Usually jackfruits are on their way out mid monsoons but what stops us from using the flour instead?

Soup with chicken dumplings made of jackfruit seed flour:


Hot soup is a favourite among many and as known, chicken soup may help in soothing a sore throat or aid in alleviating the symptoms of a cold. To make dumplings, the use of jackfruit seed flour gives added nutritional value to the soup.

How to prepare it:

Add 2-3 tablespoons of jackfruit seed flour to rice flour and roll in minced chicken with garlic and herbs and steam the dumplings. Leeks, onions, carrots, beans cooked with the chicken broth adds extra flavour and nutrients.
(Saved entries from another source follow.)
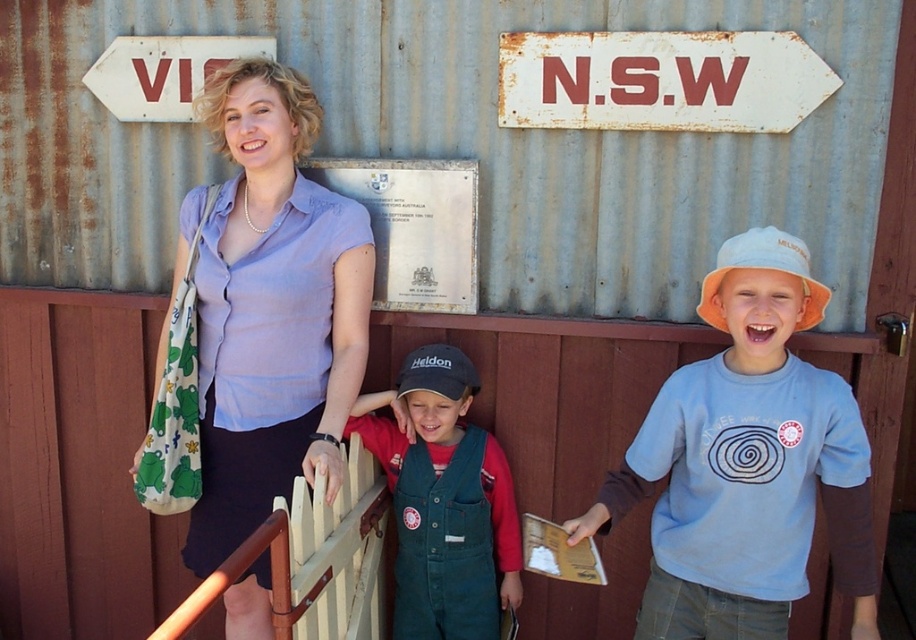 Question: In this image, where is matte purple blouse at center located relative to matte green overalls at center?

Choices:
 (A) below
 (B) above

Answer: (B)

Question: Considering the real-world distances, which object is closest to the matte green overalls at center?

Choices:
 (A) rusty metal sign at upper left
 (B) brown wooden rail at center
 (C) light blue cotton shirt at center
 (D) rusty metal sign at upper center

Answer: (B)

Question: Can you confirm if matte green overalls at center is positioned to the right of rusty metal sign at upper left?

Choices:
 (A) no
 (B) yes

Answer: (B)

Question: Can you confirm if matte green overalls at center is bigger than rusty metal sign at upper center?

Choices:
 (A) no
 (B) yes

Answer: (B)

Question: Based on their relative distances, which object is nearer to the matte purple blouse at center?

Choices:
 (A) rusty metal sign at upper left
 (B) brown wooden rail at center

Answer: (B)

Question: Which object appears farthest from the camera in this image?

Choices:
 (A) rusty metal sign at upper left
 (B) matte purple blouse at center
 (C) brown wooden rail at center

Answer: (A) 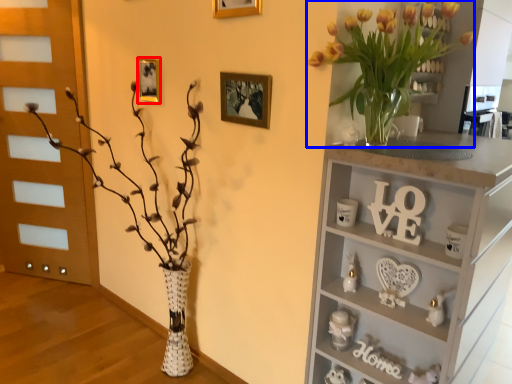 Question: Which of the following is the farthest to the observer, picture frame (highlighted by a red box) or floral arrangement (highlighted by a blue box)?

Choices:
 (A) picture frame
 (B) floral arrangement

Answer: (A) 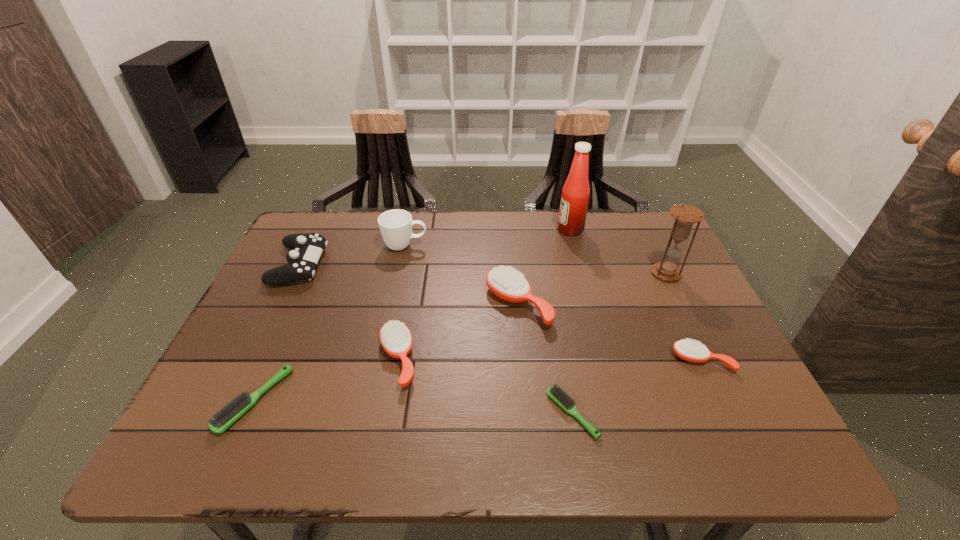 What are the coordinates of `vacant position in the image that satisfies the following two spatial constraints: 1. on the surface of the control; 2. on the right side of the smaller light hairbrush` in the screenshot? It's located at (227, 414).

Where is `free space in the image that satisfies the following two spatial constraints: 1. with the handle on the side of the cup; 2. on the right side of the rightmost hairbrush`? This screenshot has width=960, height=540. free space in the image that satisfies the following two spatial constraints: 1. with the handle on the side of the cup; 2. on the right side of the rightmost hairbrush is located at coordinates click(381, 360).

Identify the location of vacant space that satisfies the following two spatial constraints: 1. on the back side of the rightmost hairbrush; 2. on the front-facing side of the condiment. (639, 230). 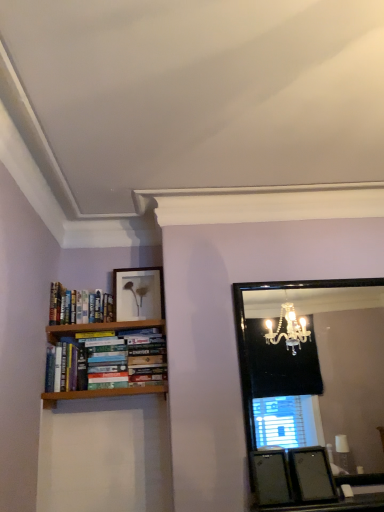 Question: Is black glass mirror at upper right taller than matte white picture frame at upper center, arranged as the 1th picture frame when viewed from the top?

Choices:
 (A) yes
 (B) no

Answer: (A)

Question: Can you confirm if black glass mirror at upper right is shorter than matte white picture frame at upper center, which appears as the first picture frame when viewed from the left?

Choices:
 (A) no
 (B) yes

Answer: (A)

Question: Is black glass mirror at upper right at the left side of matte white picture frame at upper center, positioned as the 2th picture frame in front-to-back order?

Choices:
 (A) no
 (B) yes

Answer: (A)

Question: Can you confirm if black glass mirror at upper right is positioned to the right of matte white picture frame at upper center, which appears as the first picture frame when viewed from the left?

Choices:
 (A) no
 (B) yes

Answer: (B)

Question: Would you say black glass mirror at upper right is outside matte white picture frame at upper center, which is the first picture frame in back-to-front order?

Choices:
 (A) yes
 (B) no

Answer: (A)

Question: From a real-world perspective, is black glass mirror at upper right physically below matte white picture frame at upper center, arranged as the 1th picture frame when viewed from the top?

Choices:
 (A) yes
 (B) no

Answer: (A)

Question: From the image's perspective, is matte black picture frame at lower right, which is counted as the 2th picture frame, starting from the top, below hardcover books at left?

Choices:
 (A) yes
 (B) no

Answer: (A)

Question: Would you consider matte black picture frame at lower right, the second picture frame positioned from the back, to be distant from hardcover books at left?

Choices:
 (A) no
 (B) yes

Answer: (B)

Question: Is matte black picture frame at lower right, which is counted as the 2th picture frame, starting from the top, wider than hardcover books at left?

Choices:
 (A) no
 (B) yes

Answer: (B)

Question: Considering the relative sizes of matte black picture frame at lower right, the 1th picture frame ordered from the bottom, and hardcover books at left in the image provided, is matte black picture frame at lower right, the 1th picture frame ordered from the bottom, taller than hardcover books at left?

Choices:
 (A) yes
 (B) no

Answer: (B)

Question: Can you confirm if matte black picture frame at lower right, the first picture frame in the front-to-back sequence, is shorter than hardcover books at left?

Choices:
 (A) no
 (B) yes

Answer: (B)

Question: Would you say matte black picture frame at lower right, placed as the 1th picture frame when sorted from right to left, contains hardcover books at left?

Choices:
 (A) no
 (B) yes

Answer: (A)

Question: Is hardcover books at left oriented away from matte white picture frame at upper center, arranged as the 1th picture frame when viewed from the top?

Choices:
 (A) no
 (B) yes

Answer: (A) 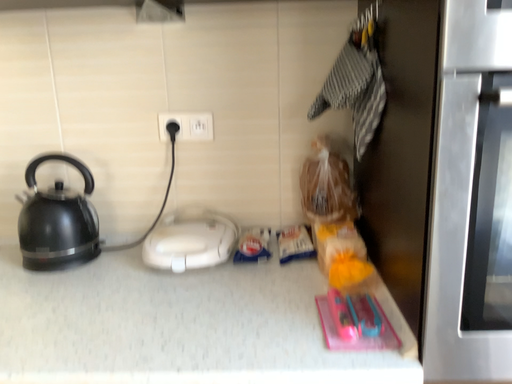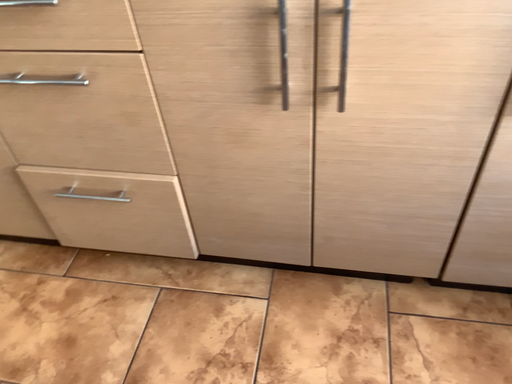 Question: How did the camera likely rotate when shooting the video?

Choices:
 (A) rotated right
 (B) rotated left

Answer: (B)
Corn and pomegranate chaat:


This combination has the goodness of both fibre, protein, essential micronutrients and antioxidants.

How to prepare it:

A very simple recipe is to combine boiled corn and pomegranate seeds, finely chopped cucumber, greek yoghurt, herbs like basil, oregano or mint are as per choice, salt and pepper to taste. Mix it well.

A roasted corn on the cob too is an all time favourite during monsoons.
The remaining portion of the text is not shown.